At the age of 13 Akhundova's parents sent her to a girls’ school under the Baku Municipality. After graduating from this school, she continued her education at the Baku branch of St. Nina School. Later Akhundova studied piano music.

Akhundova showed interest in poetry when she was still in school. With the help of Shafiqa Khanum, she found and read poems of Mirza Alakbar Sabir and was also aware of satirical poems, articles, and caricatures published in the magazine "Molla Nasreddin".

Sona Akhundova-Garayeva died on 19 October 1971.

== Work ==
One of the most famous of Akhundova's poems “Vatan” was included in the book "Ashugs and Poets of Azerbaijan" published in 1974.

Reviews about Sona Khanum's poems were published in the beginning of the last century in "Sada", "Ishik", "Kaspi", "Zaqafqazskaya rech" and other newspapers.

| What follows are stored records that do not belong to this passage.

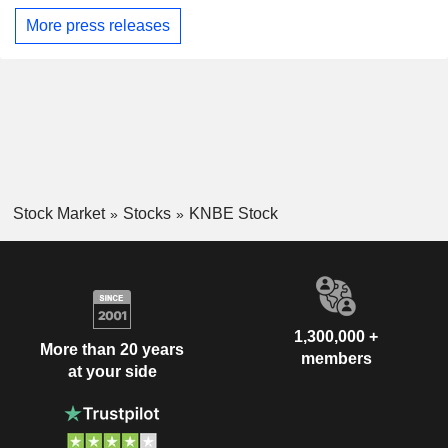
More press releases
Stock Market
Stocks
KNBE Stock
1,300,000 +
More than 20 years
members
at your side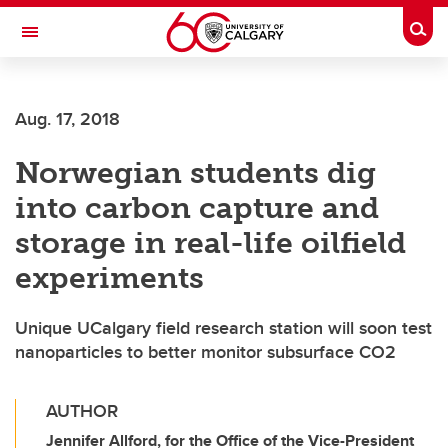
Skip to main content
Togg
Toggle Navigation
SCHULICH SCHOOL OF ENGINEERING
Aug. 17, 2018
Norwegian students dig
into carbon capture and
storage in real-life oilfield
experiments
Unique UCalgary field research station will soon test
nanoparticles to better monitor subsurface CO2
AUTHOR
Jennifer Allford, for the Office of the Vice-President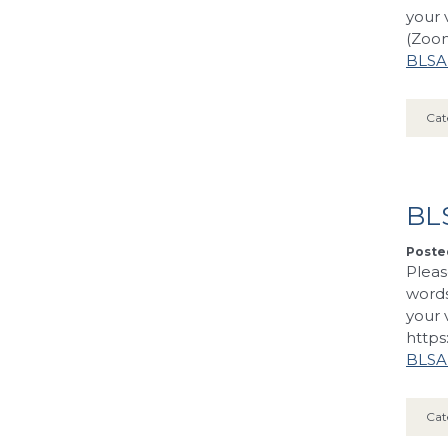
your 
(Zoom
BLSA’
Cat
BL
Posted
Pleas
words
your 
https
BLSA’
Cat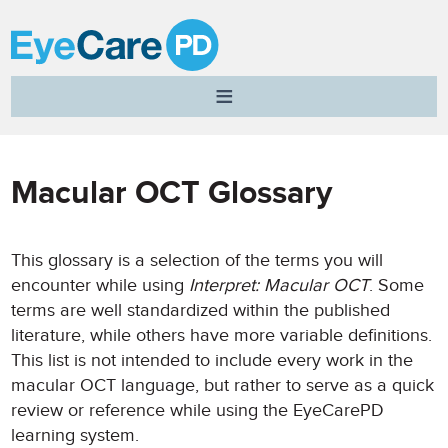
A
Clear
Vision
for
Professional
Macular OCT Glossary
Development
This glossary is a selection of the terms you will
encounter while using
Interpret: Macular OCT
. Some
terms are well standardized within the published
literature, while others have more variable definitions.
This list is not intended to include every work in the
macular OCT language, but rather to serve as a quick
review or reference while using the EyeCarePD
learning system.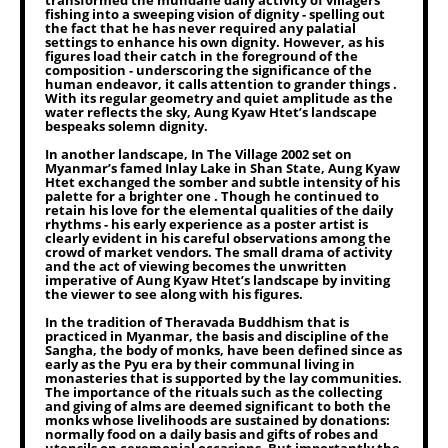
transformed the mundane daily activity of villagers
fishing into a sweeping vision of dignity - spelling out
the fact that he has never required any palatial
settings to enhance his own dignity. However, as his
figures load their catch in the foreground of the
composition - underscoring the significance of the
human endeavor, it calls attention to grander things .
With its regular geometry and quiet amplitude as the
water reflects the sky, Aung Kyaw Htet’s landscape
bespeaks solemn dignity.
In another landscape, In The Village 2002 set on
Myanmar’s famed Inlay Lake in Shan State, Aung Kyaw
Htet exchanged the somber and subtle intensity of his
palette for a brighter one . Though he continued to
retain his love for the elemental qualities of the daily
rhythms - his early experience as a poster artist is
clearly evident in his careful observations among the
crowd of market vendors. The small drama of activity
and the act of viewing becomes the unwritten
imperative of Aung Kyaw Htet’s landscape by inviting
the viewer to see along with his figures.
In the tradition of Theravada Buddhism that is
practiced in Myanmar, the basis and discipline of the
Sangha, the body of monks, have been defined since as
early as the Pyu era by their communal living in
monasteries that is supported by the lay communities.
The importance of the rituals such as the collecting
and giving of alms are deemed significant to both the
monks whose livelihoods are sustained by donations:
normally food on a daily basis and gifts of robes and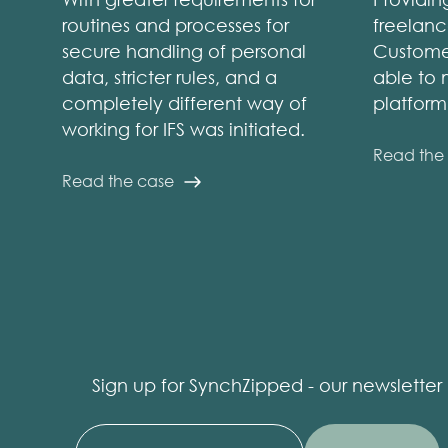
routines and processes for
freelanc
secure handling of personal
Customer
data, stricter rules, and a
able to 
completely different way of
platfor
working for IFS was initiated.
Read the
Read the case
Sign up for SynchZipped - our newsletter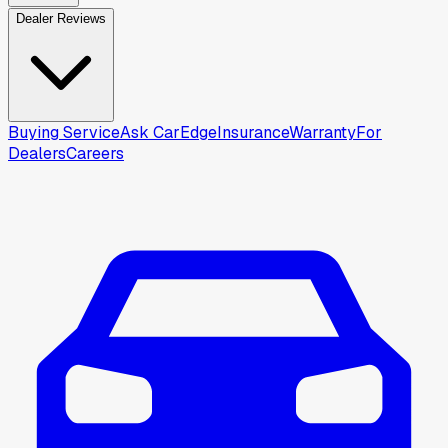
Dealer Reviews
Buying Service
Ask CarEdge
Insurance
Warranty
For
Dealers
Careers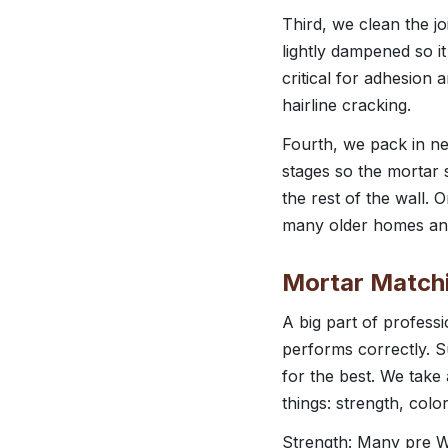
Third, we clean the jo
lightly dampened so it
critical for adhesion 
hairline cracking.
Fourth, we pack in new 
stages so the mortar s
the rest of the wall.
many older homes and 
Mortar Matchi
A big part of professi
performs correctly. 
for the best. We take
things: strength, color
Strength: Many pre Wo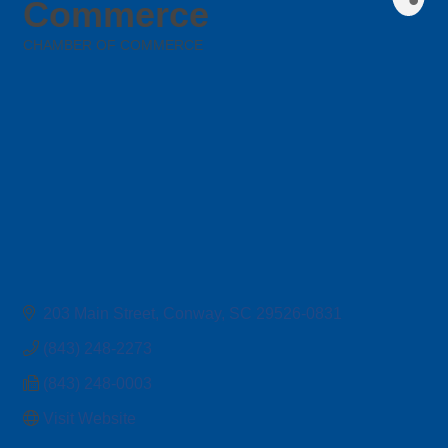
Commerce
CHAMBER OF COMMERCE
Categories
203 Main Street
Conway
SC
29526-0831
(843) 248-2273
(843) 248-0003
Visit Website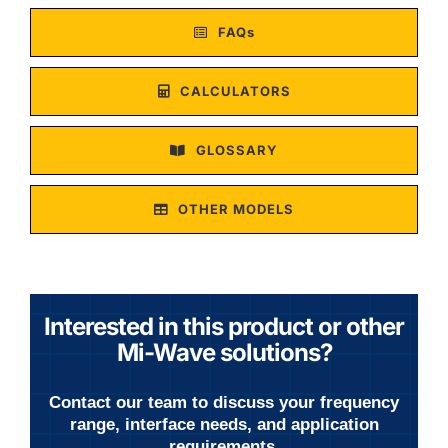
FAQs
CALCULATORS
GLOSSARY
OTHER MODELS
Interested in this product or other
Mi-Wave solutions?
Contact our team to discuss your frequency
range, interface needs, and application
requirements.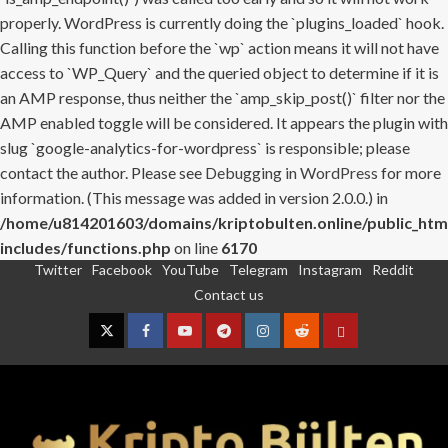
properly. WordPress is currently doing the `plugins_loaded` hook.
Calling this function before the `wp` action means it will not have
access to `WP_Query` and the queried object to determine if it is
an AMP response, thus neither the `amp_skip_post()` filter nor the
AMP enabled toggle will be considered. It appears the plugin with
slug `google-analytics-for-wordpress` is responsible; please
contact the author. Please see
Debugging in WordPress
for more
information. (This message was added in version 2.0.0.) in
/home/u814201603/domains/kriptobulten.online/public_htm
includes/functions.php
on line
6170
Twitter
Facebook
YouTube
Telegram
Instagram
Reddit
Skip
Contact us
to
content
Twitter
Facebook
YouTube
Telegram
Instagram
Reddit
Contact
us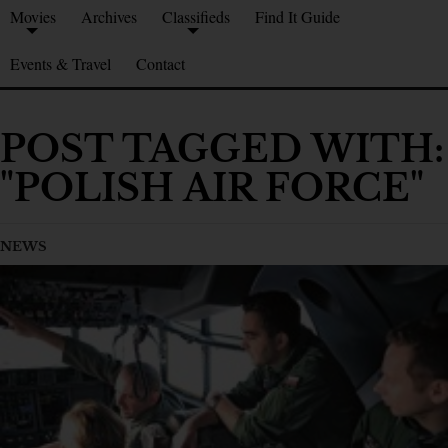
Movies
Archives
Classifieds
Find It Guide
Events & Travel
Contact
POST TAGGED WITH:
"POLISH AIR FORCE"
NEWS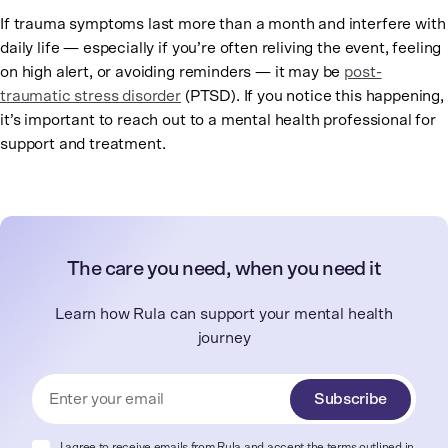
If trauma symptoms last more than a month and interfere with
daily life — especially if you’re often reliving the event, feeling
on high alert, or avoiding reminders — it may be
post-
traumatic stress disorder
(PTSD). If you notice this happening,
it’s important to reach out to a mental health professional for
support and treatment.
The care you need, when you need it
Learn how Rula can support your mental health
journey
Subscribe
I agree to receive emails from Rula and accept the terms outlined in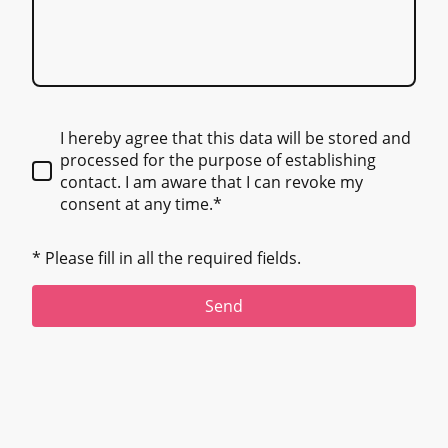
I hereby agree that this data will be stored and
processed for the purpose of establishing
contact. I am aware that I can revoke my
consent at any time.*
* Please fill in all the required fields.
Send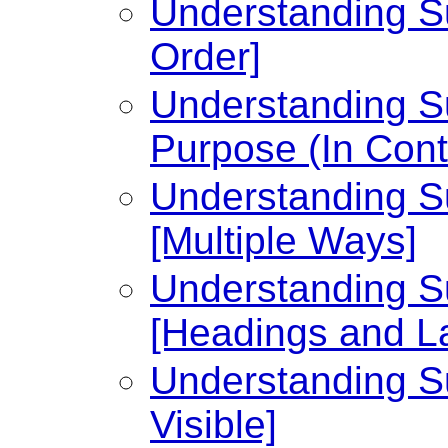
Understanding Su
Order]
Understanding Su
Purpose (In Cont
Understanding Su
[Multiple Ways]
Understanding Su
[Headings and L
Understanding Su
Visible]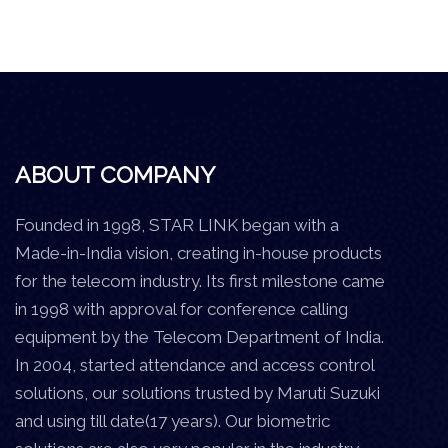
ABOUT COMPANY
Founded in 1998, STAR LINK began with a
Made-in-India vision, creating in-house products
for the telecom industry. Its first milestone came
in 1998 with approval for conference calling
equipment by the Telecom Department of India.
In 2004, started attendance and access control
solutions, our solutions trusted by Maruti Suzuki
and using till date(17 years). Our biometric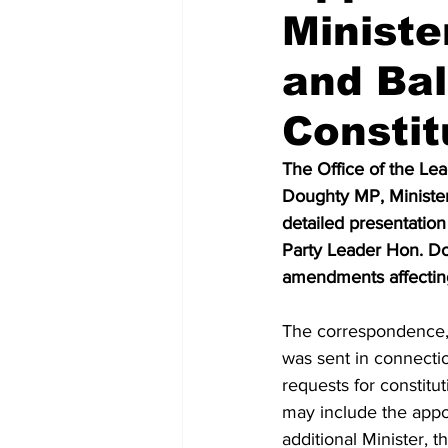
Ministe
and Ba
Constit
The Office of the Lea
Doughty MP, Minister 
detailed presentation
Party Leader Hon. Do
amendments affecting
The correspondence,
was sent in connecti
requests for constitu
may include the appo
additional Minister, t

Akhundova cooperated with the first women's newspaper Ishig and regularly published her poems there.

== Personal life ==
Akhundova married Abulfaz Garayev, a prominent doctor and honored scientist, and they had two sons – Gara and Mursal Garayevs. Gara Garayev became a world-known composer, while Mursal Garayev – a prominent doctor.

== Legacy ==
On 16 October 2018, the Azerbaijan Writers's Union presented a book, “Sona Akhundova-Garayeva. A Memorial Book” dedicated to the 120th anniversary of Akhundova-Garayeva at the House-Museum of Gara Garayev . The book is written in three languages: Azerbaijani, English and Russian.